Poems

What's left in reimagining our Hamlets,
repurposing our Henrys and Macbeths?
Pose existential questions over omelets?
Recounting much ado's with bated breaths?
Shall we attempt a tragedy of errors?
Leer, merciless, while driving by a wreck?
Rely on ne'er-do-wells and oversharers
to get the word out, use the latest tech?
The classics, reimagined as you like it,
performed by a menagerie of clowns,
and if a word offends, well then, you strike it,
it's not as if they're wearing real crowns,
these thespians, too modern for the Bard.
To be or not to be. It's not that hard.


Author notes: image by GPT

Two sailboats, anchors raised, will drift apart.
Is that what love demands then, ties that bind?
Can it sustain a separated heart,
or must it seek, unreasoning and blind,

entanglement with its committed twin,
and absent such entanglement, collapse,
before it's had occasion to begin,
to feed then on the remnants and the scraps,

the embers of a tepid, dormant fire,
while others burn to cinders on a flame
consuming them from head to toe, entire,
and happily, with but themselves to blame.
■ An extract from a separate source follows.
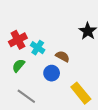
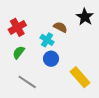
cyan cross: (38, 48) -> (47, 40), moved
brown semicircle: (63, 56) -> (60, 27), moved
They seek it, for what's life if not this burn?
Two sailboats start to drift apart. Return.


Author notes: image from contest

Perfection, though just narrowly achieved,
Aunt Mabel ceases gazing at her navel.
Her face now nearly permanently peeved,
Ozempic face -- she's getting it off-label --
but losing those pernicious last few pounds,
the hips regaining youthful definition...
The pleasure she should take should know no bounds:
is there a crucial task, a higher mission,
then winning in this battle of the bulge?
And yet she cannot help it, something's wanting.
Gone too is her desire to indulge,
a shadow of a ghost that's barely haunting
this newmade version of her perfect self.
Next week's Ozempic safely on the shelf.


Author notes: image from MidJourney

When searching for the moral of a story,
which oftentimes is right below the surface,
but on occasion, plot and allegory
so driven by, it seems, a lower purpose,
work overtime to keep it out of sight,
and manage, to the reader's consternation,
to veil it. How can one determine right,
or give a rationale, an explanation,
while drowning in both nuance and finesse?
If good and bad are matters of perspective,
of understanding more, and judging less,
then likely it's to help you to discern
what otherwise you'll fail to see or learn.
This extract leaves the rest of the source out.